Transition from saprophagy to phytophagy. Recent relicts of the Ectophytic saw-fly phase of hymenopterous evolution.

It is very important to clarify to what extent the just (previous document) obtained results are in line with the facts observed in the life and behavior of recent Hymenoptera. We should note that in this regard at first we see, not so much of a similarity, but a difference. Indeed, while the supposed mecopteroid ancestors of the Hymenoptera laid their eggs in cracks of the [woodland] soil [forest floor], that is, essentially on some non-nutritive substrate, and their larvae, as a result, had to live a wandering life and having to find food by themselves,  we do not know of such 'geobiontic', soil-dwelling, and wandering larvae in Hymenoptera. Precisely the Hymenoptera (having in mind only the most primitive representatives of them) are "phytobionts", always laying their eggs on some nutritive substrate, and thereby chiefly on seed-plants and only sometimes on ferns and horsetails, which are then eaten by the emerging larvae. In full agreement with this difference the first mentioned larvae (those of the ancestors of the Hymenoptera) are saprophagous, while the secondly mentioned (the primitive Hymenoptera) are phytophagous, feeding exclusively on living plants.
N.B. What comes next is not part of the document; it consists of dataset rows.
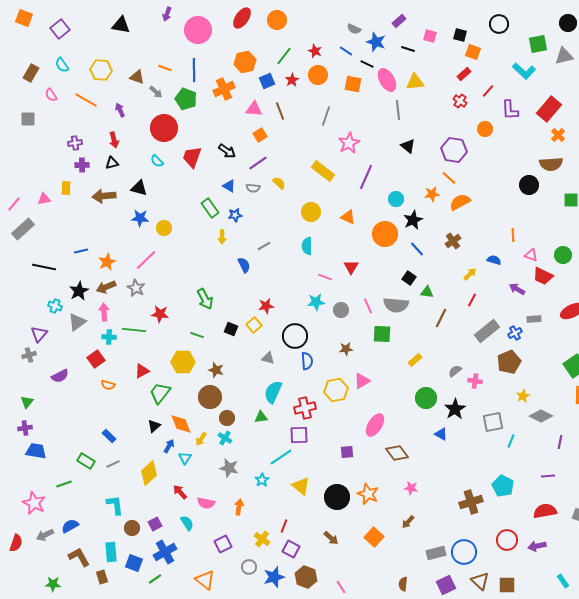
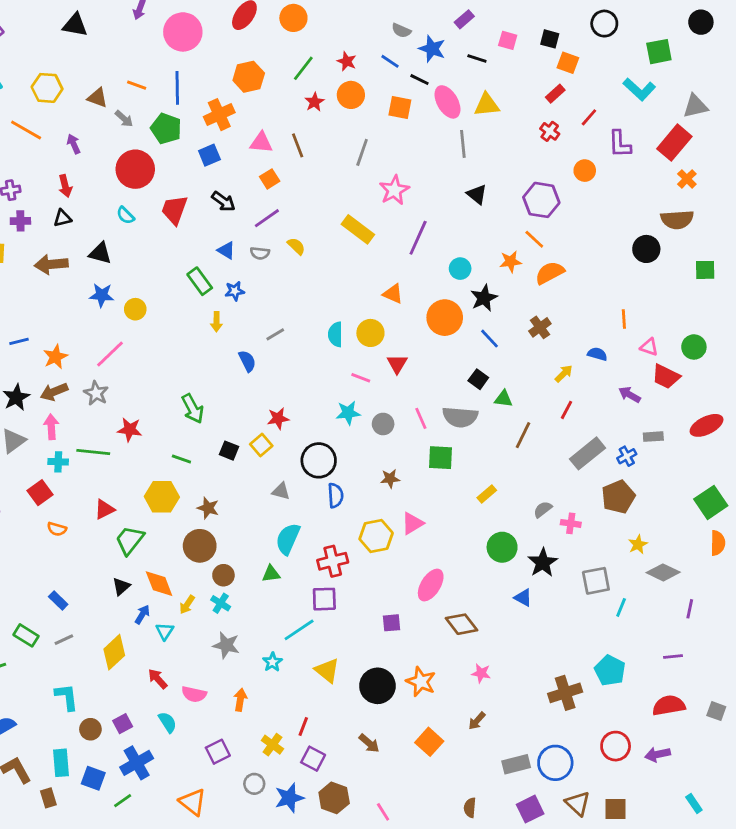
gray triangle: (564, 56) -> (695, 106), moved
blue square: (267, 81) -> (209, 155), moved
yellow circle: (311, 212) -> (370, 333), moved

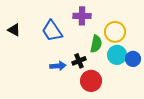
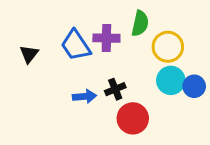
purple cross: (82, 16) -> (106, 38), moved
black triangle: (14, 30) -> (29, 54), moved, turned 40
green semicircle: (96, 44) -> (140, 23), moved

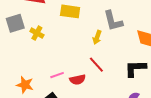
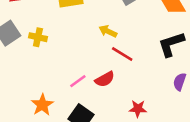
yellow arrow: (97, 37) -> (108, 31), moved, turned 112
orange star: (25, 85) -> (42, 105), turned -30

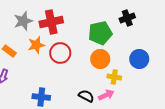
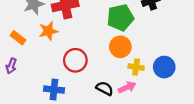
red circle: (60, 53) -> (75, 60), moved
blue circle: (139, 59) -> (164, 67), moved

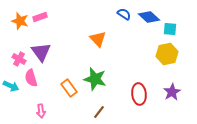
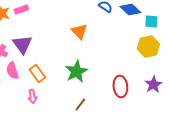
green star: (95, 79) -> (76, 72), turned 30
orange rectangle: (69, 88) -> (37, 74), moved
pink arrow: (41, 111) -> (32, 96), moved

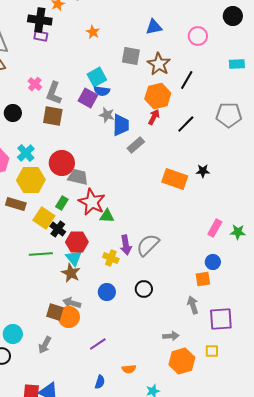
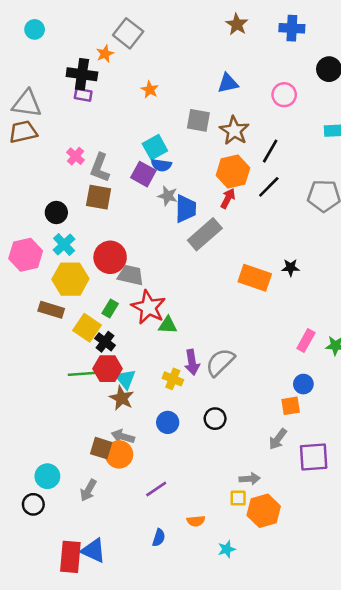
black circle: (13, 113) -> (56, 212), moved
black line: (186, 124) -> (269, 187), moved
gray rectangle: (136, 145) -> (205, 234), size x1.5
red hexagon: (77, 242) -> (108, 369), moved
gray arrow: (193, 305) -> (278, 439), turned -126
yellow square: (212, 351) -> (238, 498), moved

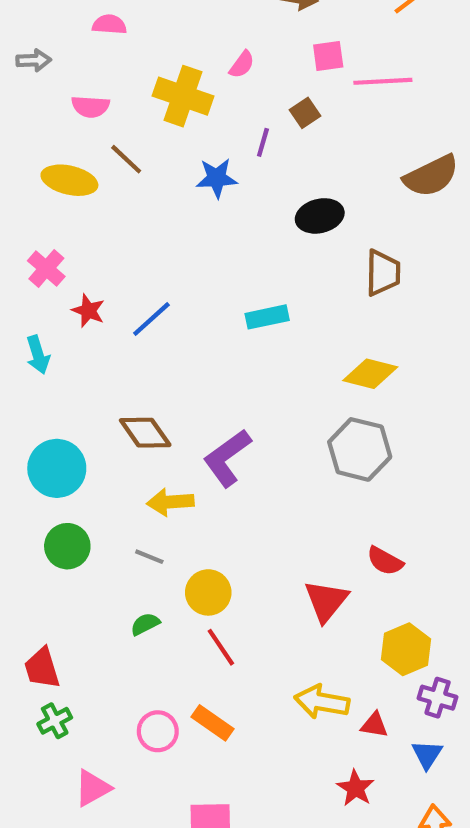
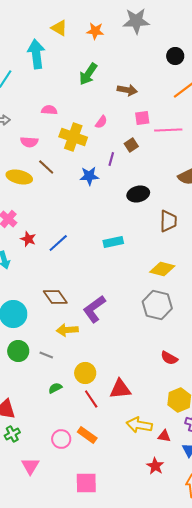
pink semicircle: (109, 25) -> (49, 110), moved
gray line: (149, 557) -> (46, 355), moved
red triangle: (326, 601) -> (120, 389), moved, turned 45
pink triangle: (93, 788) -> (30, 466), turned -30

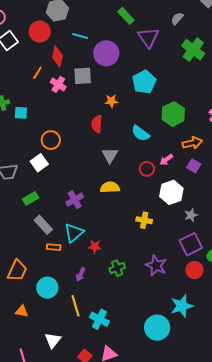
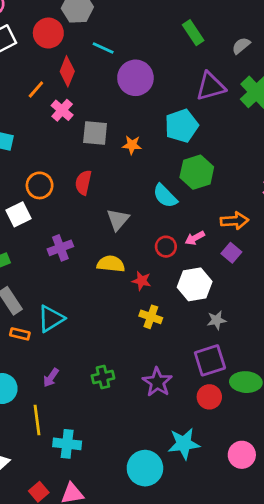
green rectangle: (126, 16) -> (193, 33), moved
purple triangle: (148, 38) -> (211, 86), moved, turned 40
gray square: (83, 76) -> (95, 133), moved
green hexagon: (173, 114) -> (197, 172), moved
red semicircle: (97, 124) -> (83, 183), moved
purple cross: (75, 200) -> (60, 248), moved
red star: (95, 246) -> (142, 281), moved
cyan cross: (99, 319) -> (67, 444), turned -30

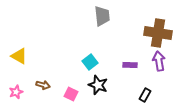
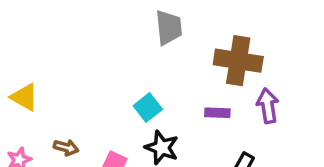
brown cross: (158, 33) -> (238, 61), moved

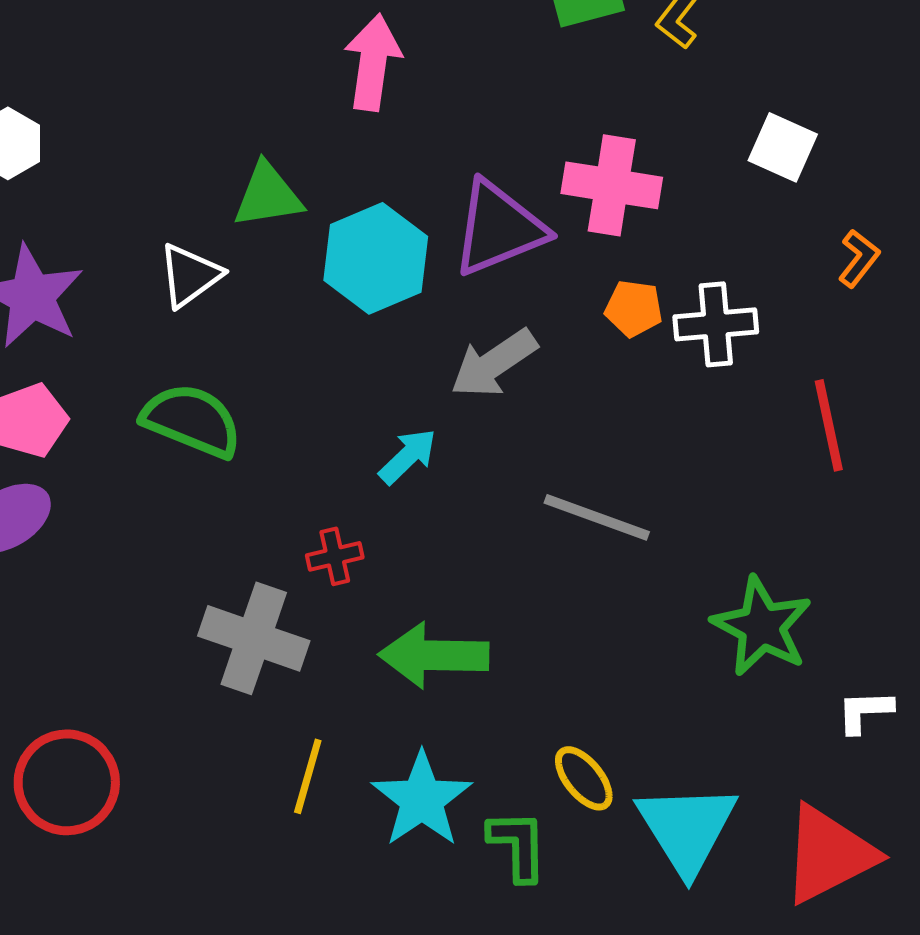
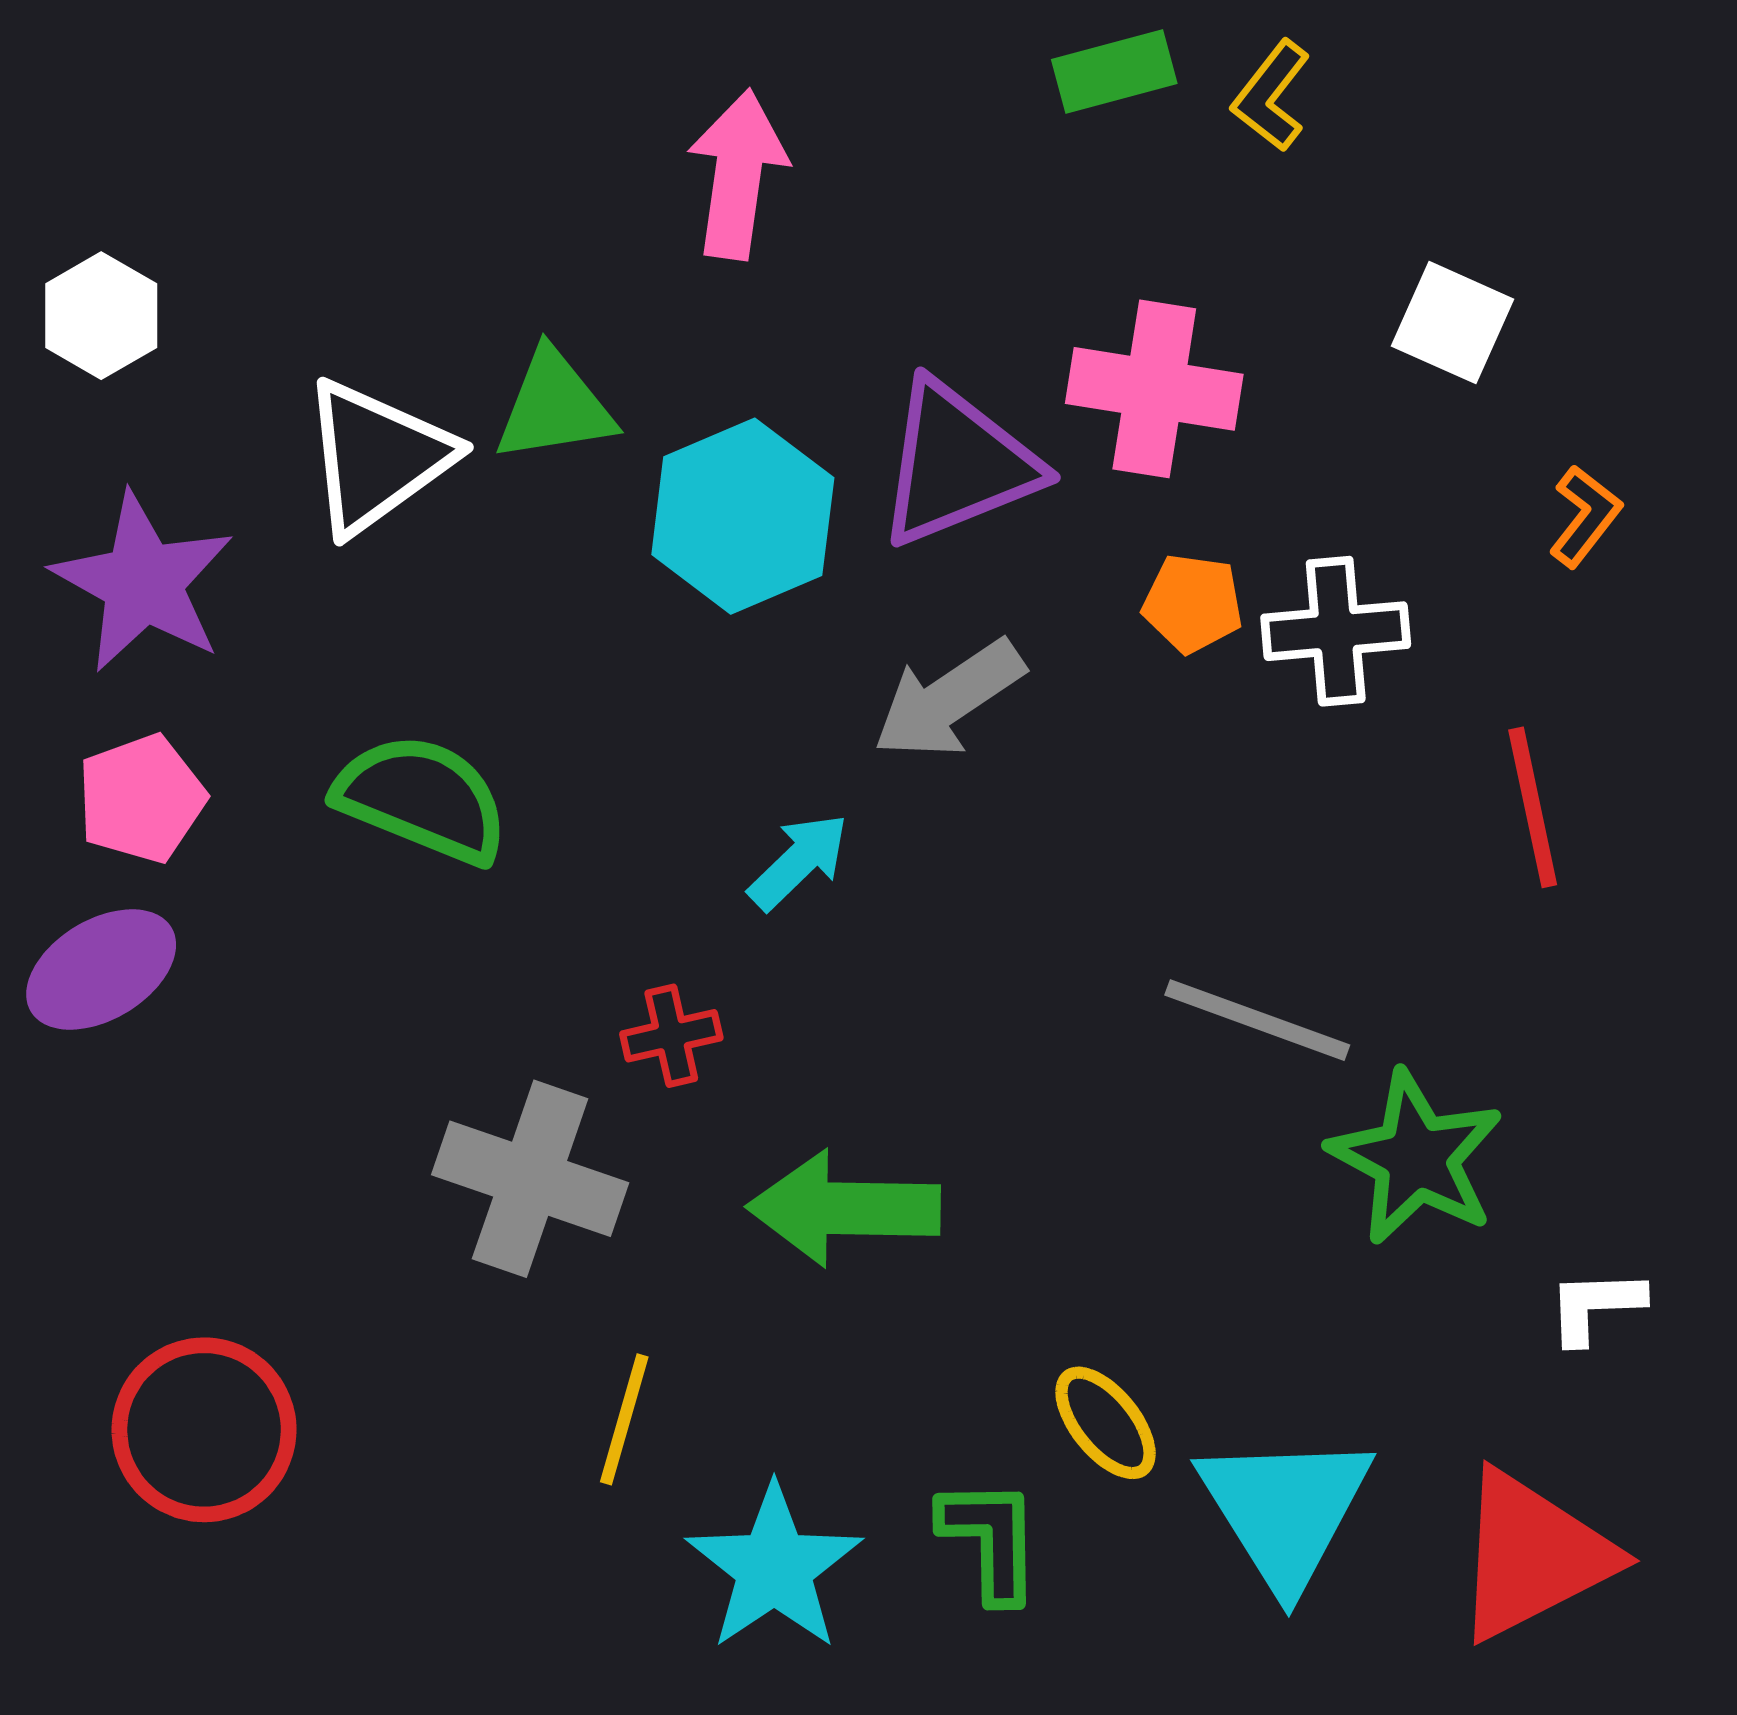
white triangle: (190, 275) -> (377, 457), moved, size x1.4
gray line: (597, 517) -> (1257, 1020), moved
cyan star: (422, 799) -> (774, 1568), moved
But with this great difference existing between the supposed ancestors and their descendants remarkable traits of similarity can nevertheless be observed, which we will now consider.
First we have the question asking in what way primitive phytophagous Hymenoptera could have arisen from their supposed ancestors that fed on disintegrating organic materials, that is, along what way our saprophags turned into phytophags. In order to provide a correct answer to this question it is necessary that we consider the conditions under which this transition took place. As is known, the floor of the damp hot forests at the end of the Carboniferous and the beginning of the Permian was covered not only with disintegrated remains of various fern-like plants and of gymnosperms, but also with a mass of fresh spores and pollen, fallen in plenty from them to the ground and in places forming whole layers. This mass of pollen, being more nutritive than just the tissue of the plants having produced the pollen, and being more easily to ingest with the help of even a weakly developed mouth apparatus, could easily become the chief food of such larvae living in forrest litter, and this food not only as a mass of pollen in a state of disintegration, but even in a fresh condition directly having scattered from the plants.
To convince oneself of the genuine possibility of such a transition, Malyshev placed young larvae of the common scorpion-fly (Panorpa  communis L.) in a Koch's dish partly filled with damp soil on which fresh pollen obtained from male pinecones of the Crimea pine-tree were scattered. In another similar experiment, not larvae, but eggs of the same species were placed in a Koch's dish, (these eggs) covered with moss [and also provided with pollen, I assume]. In both cases the young larvae of  Panorpa  quickly found the pieces of the pollen mass provided for them, settling around them, entering in them their head, and fed on them. And indeed, in this way, we might say, the saprophagous larvae instantly became phytophagous.
Let us now turn to the habits of the most primitive Hymenoptera. In the Triassic deposits of Queensland (Australia) a saw-fly was found,  Archexyela  crosbyi Riek, and in the lower Jurassic -- Liadoxyela  praecok Mart. [Later more fossil Hymenoptera were found in layers deposited in those periods. We shall deal with them later]. These are the oldest fossil Hymenoptera known, and with it they are representatives of precisely the primitive family Xyelidae. See next Figure.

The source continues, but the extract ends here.